Matrix 1 :
Véritable arlésienne depuis la sortie de
Matrix en vidéo en 1999, le nouveau transfert Haute Définition tant annoncé et tant attendu disponible dans ce coffret offre aujourd'hui une nouvelle jeunesse au film des frères Wachoski. En un seul mot: Bluffant ! Constituant l'une des raisons rendant indispensable l'achat du coffret par les fans de la saga (la seconde étant la pléthore de bonus), le nouveau master enterre littéralement celui disponible jusqu'alors et déjà sujet à polémique à sa sortie. Le DVD était en plein boum, le public découvrait les bienfaits de l'objet et son énorme capacité d'offrir à ses films favoris une nouvelle vie, celui de
Matrix avait tout pour constituer une petite révolution technique.

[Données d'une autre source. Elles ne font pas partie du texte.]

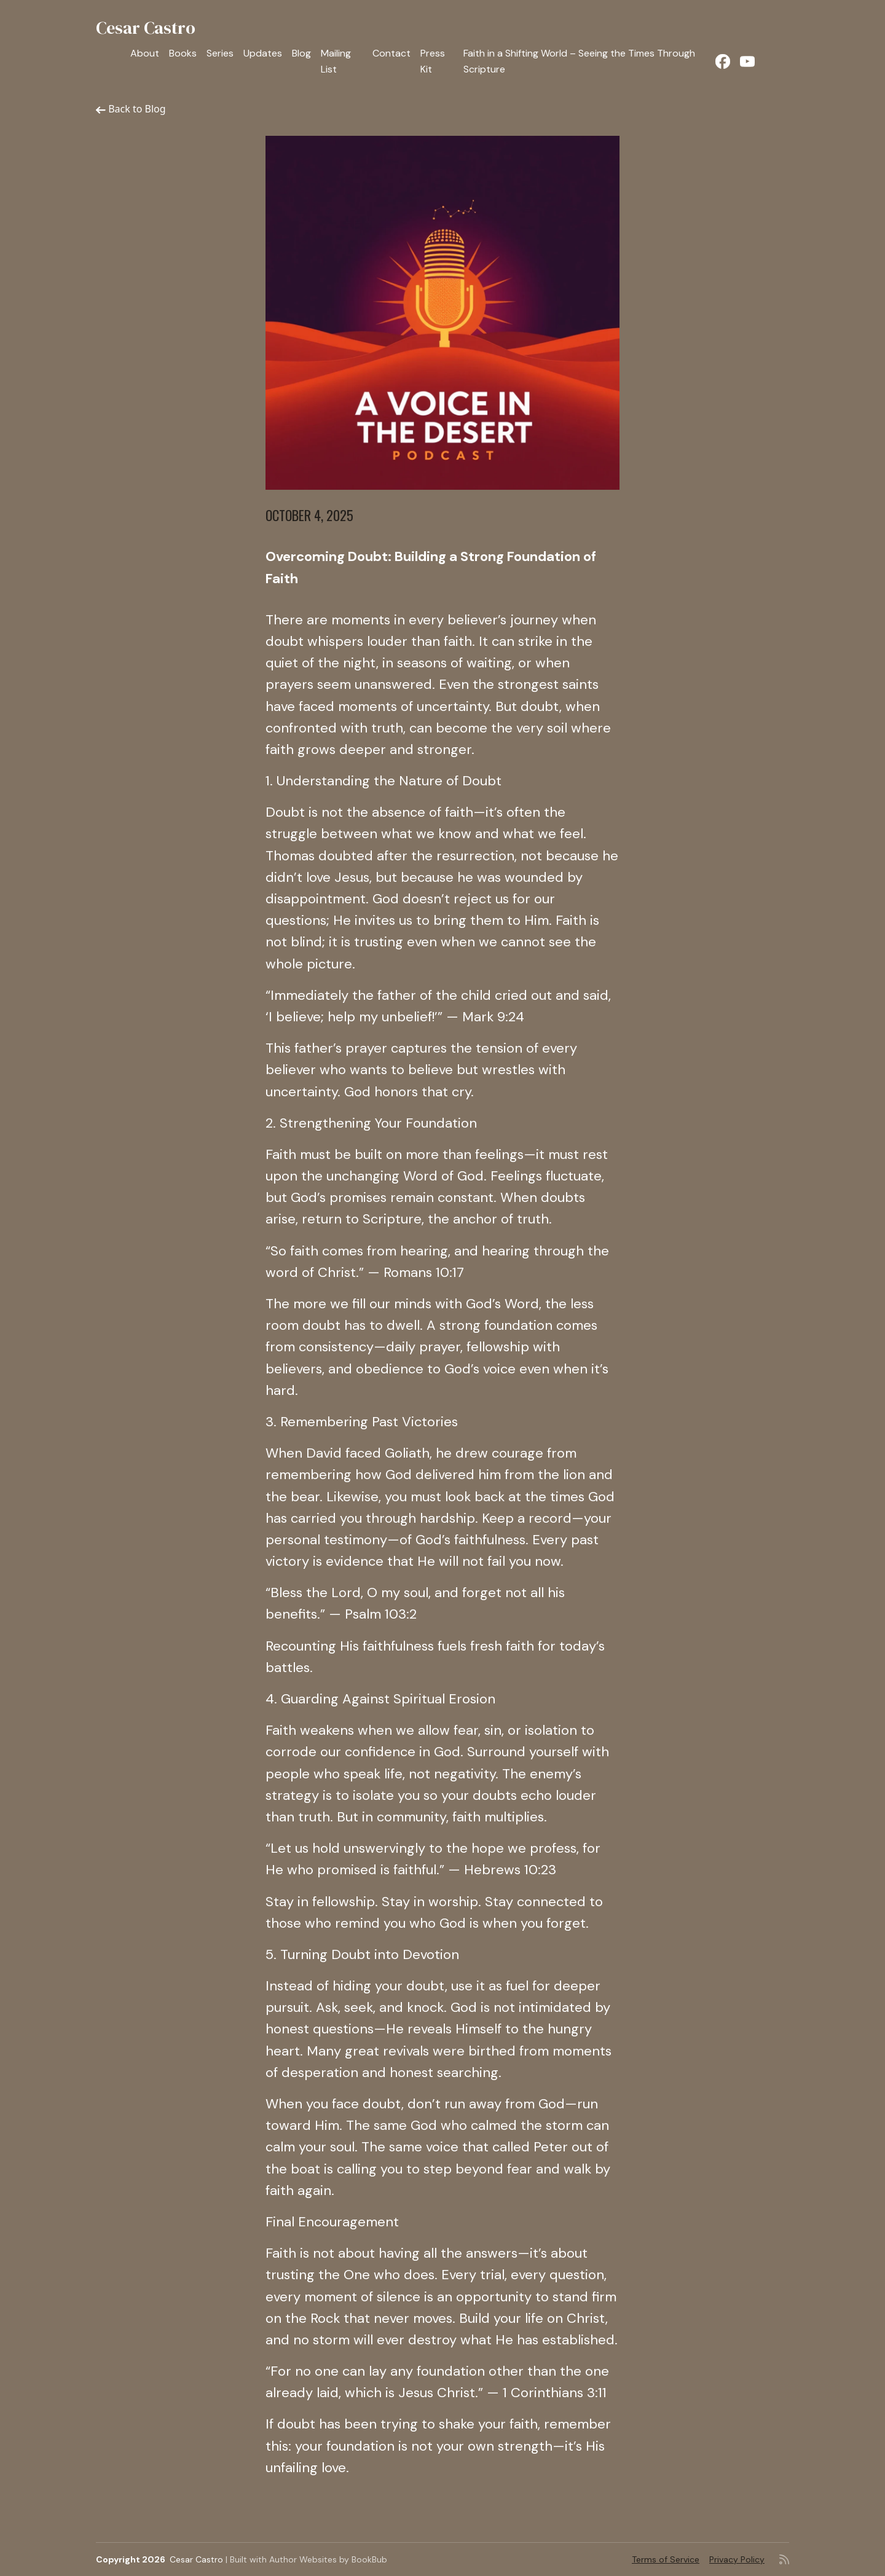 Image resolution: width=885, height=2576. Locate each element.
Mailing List (336, 61)
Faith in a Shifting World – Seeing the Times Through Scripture (579, 61)
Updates (262, 53)
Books (183, 53)
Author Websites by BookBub (328, 2559)
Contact (391, 53)
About (144, 53)
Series (220, 53)
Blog (301, 53)
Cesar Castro (145, 27)
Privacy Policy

Voile persistant comme tous les produits Warner de l'époque, grain prononcé et étalonnage verdâtre maladroit : autant d'éléments qui rendaient le visionnage déjà obsolète à sa sortie, et bien plus encore une fois lorsque les deux épisodes sortirent en 2003.

Matrix - DVD millésime 1999
Matrix - DVD millésime 2004
2004 : retour à la case départ, "transfert reloaded" ! Le réétalonnage complet, non pas à partir du transfert précédent, mais à partir du matériel d'origine, gomme non seulement des défauts outrageusement grossiers mais propose également un cadrage ajusté sur certains plans, trahissant les quelques légers zooms constatables lors du transfert de la première édition. Désormais tout est d'une netteté implacable à tel point que de nombreux détails flous ou invisibles deviennent désormais incroyablement lisses et épurés. Ainsi par exemple, lors de la conversation téléphonique entre Cypher et Trinity, on pourra distinguer clairement sur cette dernière des traces de poussière totalement imperceptibles dans l'édition précédente. Une bonne occasion pour profiter d'un contraste bien plus appuyé, des teintes vertes et utilisées plus judicieusement.
Matrix - DVD millésime 1999
Matrix - DVD millésime 2004. Remarquez le cadrage bien plus harmonieux également.
Les couleurs atteignent enfin le même niveau de vivacité qu'en salles, tout particulièrement les tons de peaux, trop fades auparavant, et enfin éclatants de naturel ici. Autre apport et non des moindres : des noirs désormais d'une profondeur abyssale là où les nombreuses zones d'ombre ressemblaient plus à du gris foncé, l'exemple le plus probant étant la poursuite sur les toits au début du film qui perd désormais son aspect "tourné en studio", et retrouve son rendu visuel claquant.
Matrix Reloaded et Revolutions
Les DVD de
Matrix Reloaded et
Matrix Revolutions sont en tout point identiques aux éditions précédentes si ce n'est la présence de deux pistes de commentaires audio supplémentaires. La qualité de l'image ne s'en retrouve bien entendu pas modifiée d'un pixel. Définition, encodage, couleurs et contraste :
Matrix Reloaded tire pleinement des capacités d'un DVD pour proposer un rendu non pas "proche de la perfection", mais "parfait" ! Le reconstitution de l'expérience cinéma, de l'univers visuel de Matrix est tout simplement irréprochable, le grain cinéma répondant également présent tout en sachant se montrer discret.
Matrix Reloaded
Les plans qui regorgent de détails sont admirablement restitués. Le grain d'origine est toujours présent, ce qui permet au DVD de ne pas proposer une image trop lisse. Enfin, la compression s'en sort admirablement, et ce même dans la dernière demi-heure où le spectacle se transforme, au grand plaisir de Joel Silver, en véritable orgie visuelle. Il faut dire que le bitrate est largement décent et ne s'aventure jamais en dessous de 6 Mb/sec. Seule la chrominance pourra en laisser certains perplexes avec une gentille orientation vers les verts, mais cela lui permet d'être graphiquement cohérent avec les deux premiers opus.
Matrix Revolutions
Pour terminer, dans l'ensemble l'intégralité des courts-métrages composant l'
Animatrix se révèle d'une très grande qualité graphique. Sans aucune impureté technique apparente, la définition est parfaite (il faut voir l'épisode Detective Story pour le croire), la compression invisible, et les couleurs éclatantes (Seconde Renaissance le prouve).